Biota hot on the trail of cold cure

By Graeme O'Neill
Friday, 07 November, 2003

Melbourne drug design company Biota Holdings is preparing to sign up a partner to develop its new lead compound to quell the so-called 'common' cold.

In his address to last week's annual general meeting, Biota CEO Peter Molloy told shareholders that the new compound, BTA798, is at least twice as potent as the company's original lead molecule, BTA188, and free of the unwelcome effects that BTA188 exhibited in pre-clinical toxicology tests.

BTA798 is a new permutation of the same molecular theme. Molloy said. Toxicology tests showed it had an excellent safety profile, and was ready for pre-clinical development and partnering.

Molloy said BTA798 was also "markedly more active" than a rival compound, pleconaril, developed by US biotech Viropharma.

Pleconaril has run into problems during clinical trials leading to FDA approval, and has not yet been marketed.

Like GlaxoSmithKline's influenza inhibitor Relenza, also a Biota development, BTA788 is custom-designed to inhibit infectious rhinoviruses, the most common agent of the group of similar respiratory infections commonly known as the common cold.

Biota's science director, Dr Simon Tucker, said the prototype antiviral was designed to bind to a pocket-like motif hidden within a canyon-like cleft in the capsid protein of common-cold rhinoviruses. Although rhinoviruses strains vary considerably, and constantly mutate, defeating efforts to develop a common-cold vaccine, the target motif is shared by most rhinovirus strains, as well as by closely related human enteroviruses.
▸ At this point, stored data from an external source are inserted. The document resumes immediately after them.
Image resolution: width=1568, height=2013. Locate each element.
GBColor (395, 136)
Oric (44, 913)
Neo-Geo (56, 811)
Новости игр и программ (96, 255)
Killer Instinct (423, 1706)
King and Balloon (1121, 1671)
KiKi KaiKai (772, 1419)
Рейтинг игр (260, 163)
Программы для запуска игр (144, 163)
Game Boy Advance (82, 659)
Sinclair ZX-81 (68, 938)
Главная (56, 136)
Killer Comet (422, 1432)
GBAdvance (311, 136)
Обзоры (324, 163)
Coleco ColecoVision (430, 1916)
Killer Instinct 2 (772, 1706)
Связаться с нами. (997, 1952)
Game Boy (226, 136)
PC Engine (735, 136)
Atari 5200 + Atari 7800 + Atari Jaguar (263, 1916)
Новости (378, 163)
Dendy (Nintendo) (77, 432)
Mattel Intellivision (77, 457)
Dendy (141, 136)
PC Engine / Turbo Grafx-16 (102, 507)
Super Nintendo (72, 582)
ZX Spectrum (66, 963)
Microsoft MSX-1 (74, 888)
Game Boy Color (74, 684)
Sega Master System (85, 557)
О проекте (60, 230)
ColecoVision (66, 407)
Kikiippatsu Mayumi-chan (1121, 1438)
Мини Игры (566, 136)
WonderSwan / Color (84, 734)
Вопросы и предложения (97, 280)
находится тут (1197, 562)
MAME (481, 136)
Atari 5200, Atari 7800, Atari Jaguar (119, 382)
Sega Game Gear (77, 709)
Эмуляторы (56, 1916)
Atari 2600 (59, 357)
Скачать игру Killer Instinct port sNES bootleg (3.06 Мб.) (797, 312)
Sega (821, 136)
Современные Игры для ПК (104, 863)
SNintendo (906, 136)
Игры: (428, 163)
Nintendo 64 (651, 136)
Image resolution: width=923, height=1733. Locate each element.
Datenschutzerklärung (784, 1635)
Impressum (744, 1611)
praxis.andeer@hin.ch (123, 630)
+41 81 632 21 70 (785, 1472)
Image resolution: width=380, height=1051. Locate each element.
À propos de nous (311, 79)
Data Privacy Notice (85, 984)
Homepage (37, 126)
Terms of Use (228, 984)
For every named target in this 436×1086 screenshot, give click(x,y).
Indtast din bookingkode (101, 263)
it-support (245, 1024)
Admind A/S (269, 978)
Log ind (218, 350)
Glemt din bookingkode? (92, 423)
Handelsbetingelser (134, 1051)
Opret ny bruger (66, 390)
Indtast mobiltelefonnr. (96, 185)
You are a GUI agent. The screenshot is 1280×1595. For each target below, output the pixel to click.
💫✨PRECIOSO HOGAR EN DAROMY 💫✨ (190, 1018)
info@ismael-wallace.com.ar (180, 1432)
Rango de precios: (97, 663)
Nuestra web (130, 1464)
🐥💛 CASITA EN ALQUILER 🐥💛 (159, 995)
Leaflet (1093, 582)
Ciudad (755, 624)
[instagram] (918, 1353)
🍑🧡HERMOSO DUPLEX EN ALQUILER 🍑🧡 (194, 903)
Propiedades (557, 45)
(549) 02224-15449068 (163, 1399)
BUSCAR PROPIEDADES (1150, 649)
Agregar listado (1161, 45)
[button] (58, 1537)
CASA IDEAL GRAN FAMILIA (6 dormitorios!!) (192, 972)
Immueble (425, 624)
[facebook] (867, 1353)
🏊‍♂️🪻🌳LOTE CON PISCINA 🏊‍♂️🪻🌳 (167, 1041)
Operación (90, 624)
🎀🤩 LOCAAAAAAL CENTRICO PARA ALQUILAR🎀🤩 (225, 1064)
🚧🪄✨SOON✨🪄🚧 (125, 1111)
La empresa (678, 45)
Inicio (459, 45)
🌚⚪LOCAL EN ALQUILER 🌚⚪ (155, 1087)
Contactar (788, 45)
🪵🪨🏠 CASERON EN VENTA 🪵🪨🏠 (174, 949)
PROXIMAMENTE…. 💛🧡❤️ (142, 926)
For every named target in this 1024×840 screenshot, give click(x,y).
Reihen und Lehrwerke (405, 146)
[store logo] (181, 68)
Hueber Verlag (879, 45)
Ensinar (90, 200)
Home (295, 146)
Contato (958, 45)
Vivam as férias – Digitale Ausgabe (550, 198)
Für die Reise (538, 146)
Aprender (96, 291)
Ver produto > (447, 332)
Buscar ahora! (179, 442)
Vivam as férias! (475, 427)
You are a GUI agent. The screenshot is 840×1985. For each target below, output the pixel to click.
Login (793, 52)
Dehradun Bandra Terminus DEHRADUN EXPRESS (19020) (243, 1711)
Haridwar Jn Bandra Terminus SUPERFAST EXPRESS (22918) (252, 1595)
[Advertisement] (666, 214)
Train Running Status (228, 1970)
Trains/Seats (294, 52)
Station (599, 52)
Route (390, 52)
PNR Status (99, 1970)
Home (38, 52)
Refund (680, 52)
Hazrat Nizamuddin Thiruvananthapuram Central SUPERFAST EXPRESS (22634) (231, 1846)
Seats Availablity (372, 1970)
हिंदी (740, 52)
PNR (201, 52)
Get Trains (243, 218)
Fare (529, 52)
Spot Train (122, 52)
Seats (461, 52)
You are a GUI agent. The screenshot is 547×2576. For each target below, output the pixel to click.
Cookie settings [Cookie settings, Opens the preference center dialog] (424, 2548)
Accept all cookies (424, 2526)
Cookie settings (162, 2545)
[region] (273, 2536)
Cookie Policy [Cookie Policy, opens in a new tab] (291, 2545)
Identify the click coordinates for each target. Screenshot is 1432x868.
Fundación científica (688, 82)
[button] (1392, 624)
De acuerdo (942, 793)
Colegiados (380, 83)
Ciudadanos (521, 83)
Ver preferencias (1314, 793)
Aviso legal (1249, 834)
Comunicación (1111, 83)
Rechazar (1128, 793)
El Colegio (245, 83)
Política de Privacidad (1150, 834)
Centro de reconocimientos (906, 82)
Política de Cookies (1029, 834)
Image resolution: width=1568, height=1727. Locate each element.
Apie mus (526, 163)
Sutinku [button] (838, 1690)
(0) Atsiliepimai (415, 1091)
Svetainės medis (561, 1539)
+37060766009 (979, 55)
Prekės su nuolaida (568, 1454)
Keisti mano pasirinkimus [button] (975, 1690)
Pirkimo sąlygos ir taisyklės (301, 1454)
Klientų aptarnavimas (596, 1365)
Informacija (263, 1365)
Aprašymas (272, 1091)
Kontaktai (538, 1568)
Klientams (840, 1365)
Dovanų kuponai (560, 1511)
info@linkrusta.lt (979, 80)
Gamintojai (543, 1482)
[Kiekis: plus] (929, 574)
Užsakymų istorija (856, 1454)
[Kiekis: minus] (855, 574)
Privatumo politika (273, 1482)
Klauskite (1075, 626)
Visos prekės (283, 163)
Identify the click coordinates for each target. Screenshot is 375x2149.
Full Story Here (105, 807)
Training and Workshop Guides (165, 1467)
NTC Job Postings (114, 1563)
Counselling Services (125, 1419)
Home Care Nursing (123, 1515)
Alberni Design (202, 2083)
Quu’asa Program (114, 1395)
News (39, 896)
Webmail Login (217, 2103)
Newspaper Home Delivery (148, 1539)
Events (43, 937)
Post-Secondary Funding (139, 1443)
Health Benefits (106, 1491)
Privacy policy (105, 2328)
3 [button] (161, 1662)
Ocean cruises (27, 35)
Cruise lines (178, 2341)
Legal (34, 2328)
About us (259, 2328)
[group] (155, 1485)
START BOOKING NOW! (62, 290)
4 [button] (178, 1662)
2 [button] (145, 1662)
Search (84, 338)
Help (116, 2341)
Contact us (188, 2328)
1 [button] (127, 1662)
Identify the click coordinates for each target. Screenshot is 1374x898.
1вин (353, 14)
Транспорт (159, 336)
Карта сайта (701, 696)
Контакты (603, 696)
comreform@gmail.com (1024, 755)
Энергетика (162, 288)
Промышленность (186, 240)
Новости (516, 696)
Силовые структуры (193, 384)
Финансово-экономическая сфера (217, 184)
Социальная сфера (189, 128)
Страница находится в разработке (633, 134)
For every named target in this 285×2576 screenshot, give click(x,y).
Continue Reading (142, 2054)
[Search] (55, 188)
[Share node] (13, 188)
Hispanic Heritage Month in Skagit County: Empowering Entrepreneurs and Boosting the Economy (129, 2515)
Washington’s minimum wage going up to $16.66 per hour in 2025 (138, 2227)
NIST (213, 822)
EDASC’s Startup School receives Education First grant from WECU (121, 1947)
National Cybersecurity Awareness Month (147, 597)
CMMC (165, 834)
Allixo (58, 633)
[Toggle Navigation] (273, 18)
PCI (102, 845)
The capsid protein is essential for rhinoviruses to infect the cells lining the human respiratory tract -- it binds to ICAM-1, one of the intracellular adhesion molecules that allows cells to cling together and form specialised tissues.

The capsid protein is also the passkey that allows newly assembled virions to exit infected cells, maintaining the cycle of infection.

Where Biota's flu drug stifled infection by blocking the exit of new influenza virions through the membranes of infected cells, the new rhinovirus drug has dual activity, inhibiting both the entry and exit of rhinoviruses.

Tucker said rhinoviruses typically accounted for more than 50 per cent of the circulating viruses that cause the common cold -- various strains of adenovirus, respiratory syncytial virus (RSV), coronavirus, and some enteroviruses collectively account for the remainder of common cold infections.

Biota's BTA798, if it reaches commercialisation, would only prevent or abate common colds caused by rhinoviruses and certain enteroviruses -- potentially including strains that cause a dangerous brain infection, aseptic viral meningitis.

Molloy told the Biota AGM that despite the enormous potential market for an effective drug against the most common agent of the common cold -- in the US alone, 500 million people catch rhinovirus common colds each year -- the company will focus on high-risk groups like asthmatics, cystic fibrosis patients, and patients with chronic obstructive pulmonary disease (COPD) or underlying respiratory diseases like chronic bronchitis.

He said initial estimates suggested this market could be worth US$300-400 million in the US alone.